## How to complete this task
Search the material below for the word "within" and copy every line in which it occurs.

======== Available data ========

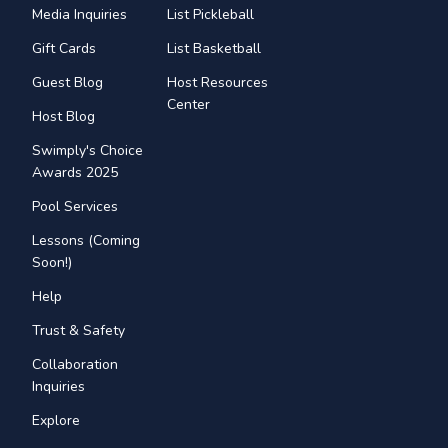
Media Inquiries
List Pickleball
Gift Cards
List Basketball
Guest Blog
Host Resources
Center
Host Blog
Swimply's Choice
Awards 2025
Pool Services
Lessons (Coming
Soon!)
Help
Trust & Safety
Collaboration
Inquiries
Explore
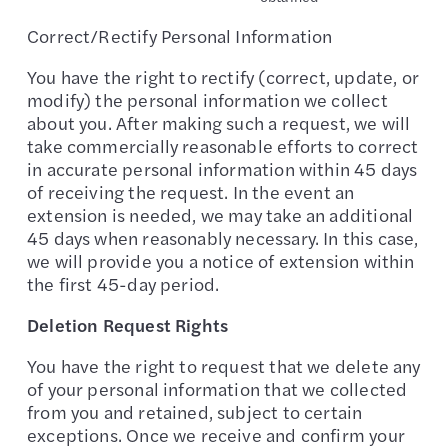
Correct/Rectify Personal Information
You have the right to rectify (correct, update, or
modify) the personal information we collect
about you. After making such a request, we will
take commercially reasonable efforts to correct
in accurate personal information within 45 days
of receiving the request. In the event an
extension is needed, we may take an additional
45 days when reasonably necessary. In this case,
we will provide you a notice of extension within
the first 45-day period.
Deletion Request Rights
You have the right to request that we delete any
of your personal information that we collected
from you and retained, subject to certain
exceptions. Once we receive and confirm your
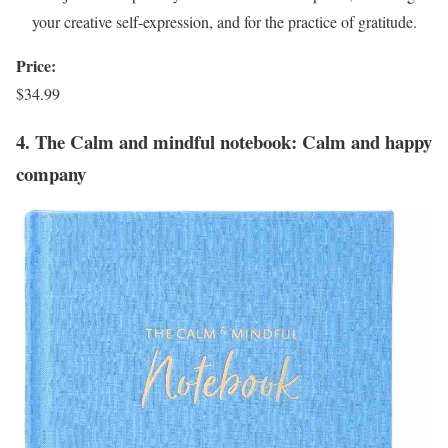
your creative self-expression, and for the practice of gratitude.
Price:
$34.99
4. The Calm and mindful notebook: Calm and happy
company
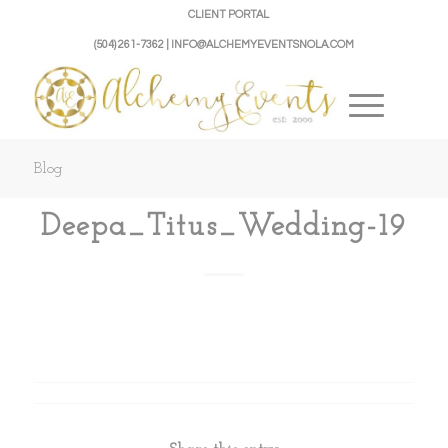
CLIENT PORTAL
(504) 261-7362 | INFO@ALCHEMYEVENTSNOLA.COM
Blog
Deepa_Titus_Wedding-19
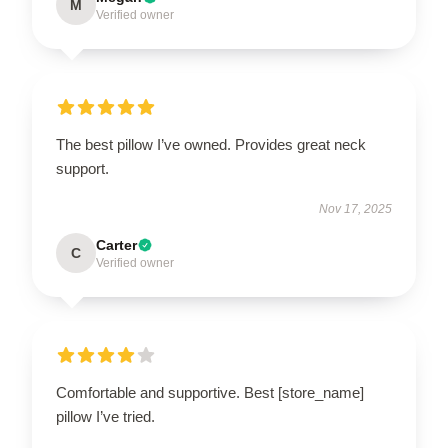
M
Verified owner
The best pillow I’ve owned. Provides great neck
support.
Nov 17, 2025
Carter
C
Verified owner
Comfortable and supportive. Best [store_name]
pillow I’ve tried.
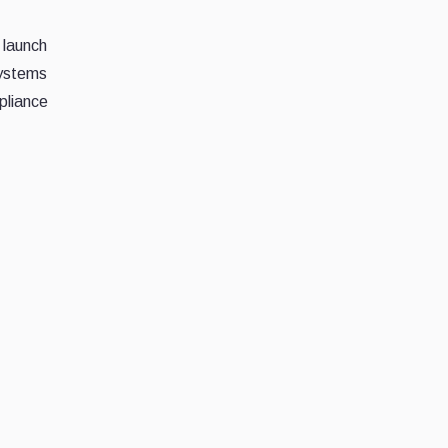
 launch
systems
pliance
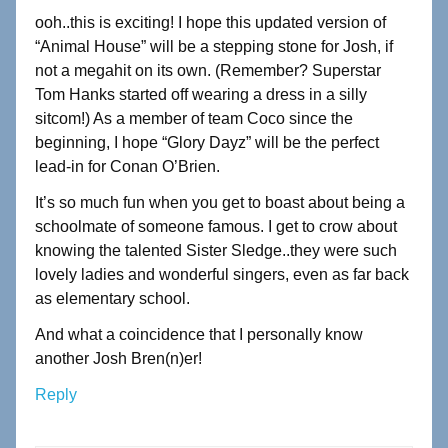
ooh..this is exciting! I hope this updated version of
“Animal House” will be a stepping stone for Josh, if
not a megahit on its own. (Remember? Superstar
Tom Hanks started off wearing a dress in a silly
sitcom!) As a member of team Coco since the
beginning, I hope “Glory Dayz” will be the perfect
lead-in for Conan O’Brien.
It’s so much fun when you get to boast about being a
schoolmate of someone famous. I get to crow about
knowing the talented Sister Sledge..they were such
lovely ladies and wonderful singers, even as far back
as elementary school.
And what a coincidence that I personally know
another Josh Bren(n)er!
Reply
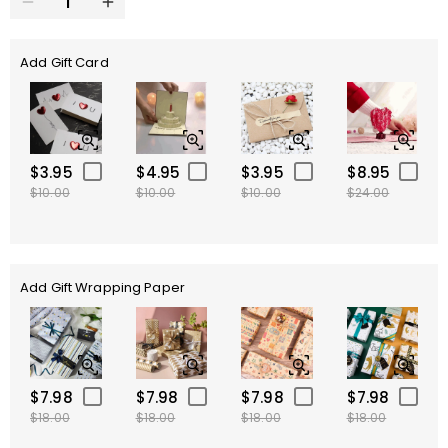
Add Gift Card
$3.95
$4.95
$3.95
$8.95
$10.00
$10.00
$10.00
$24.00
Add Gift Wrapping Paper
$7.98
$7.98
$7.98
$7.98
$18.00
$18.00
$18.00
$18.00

========
======== Available data ========

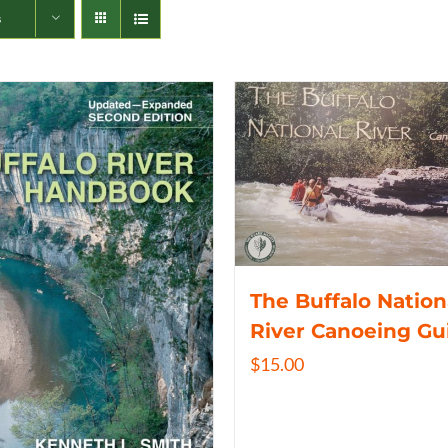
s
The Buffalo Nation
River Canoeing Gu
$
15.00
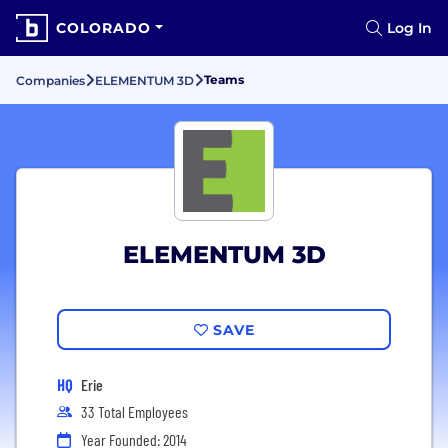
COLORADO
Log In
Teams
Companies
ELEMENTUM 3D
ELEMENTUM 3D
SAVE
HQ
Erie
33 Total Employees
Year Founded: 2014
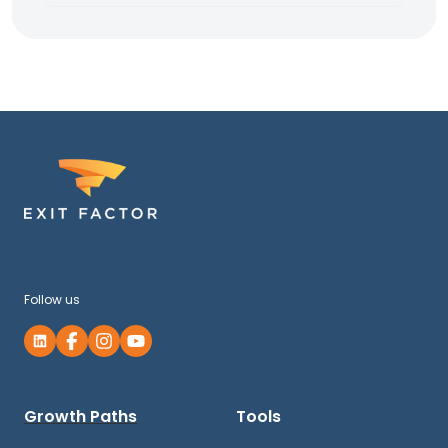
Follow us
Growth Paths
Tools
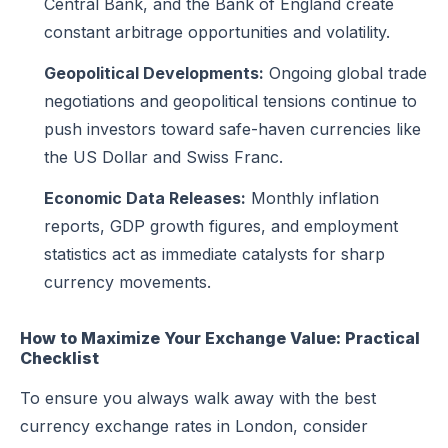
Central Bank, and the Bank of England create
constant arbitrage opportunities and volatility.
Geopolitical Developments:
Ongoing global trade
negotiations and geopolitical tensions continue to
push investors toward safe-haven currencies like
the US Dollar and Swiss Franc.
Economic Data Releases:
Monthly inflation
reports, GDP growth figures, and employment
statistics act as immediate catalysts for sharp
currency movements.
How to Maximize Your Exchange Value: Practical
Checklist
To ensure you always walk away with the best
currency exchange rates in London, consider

========

## Task response
in accurate personal information within 45 days
we will provide you a notice of extension within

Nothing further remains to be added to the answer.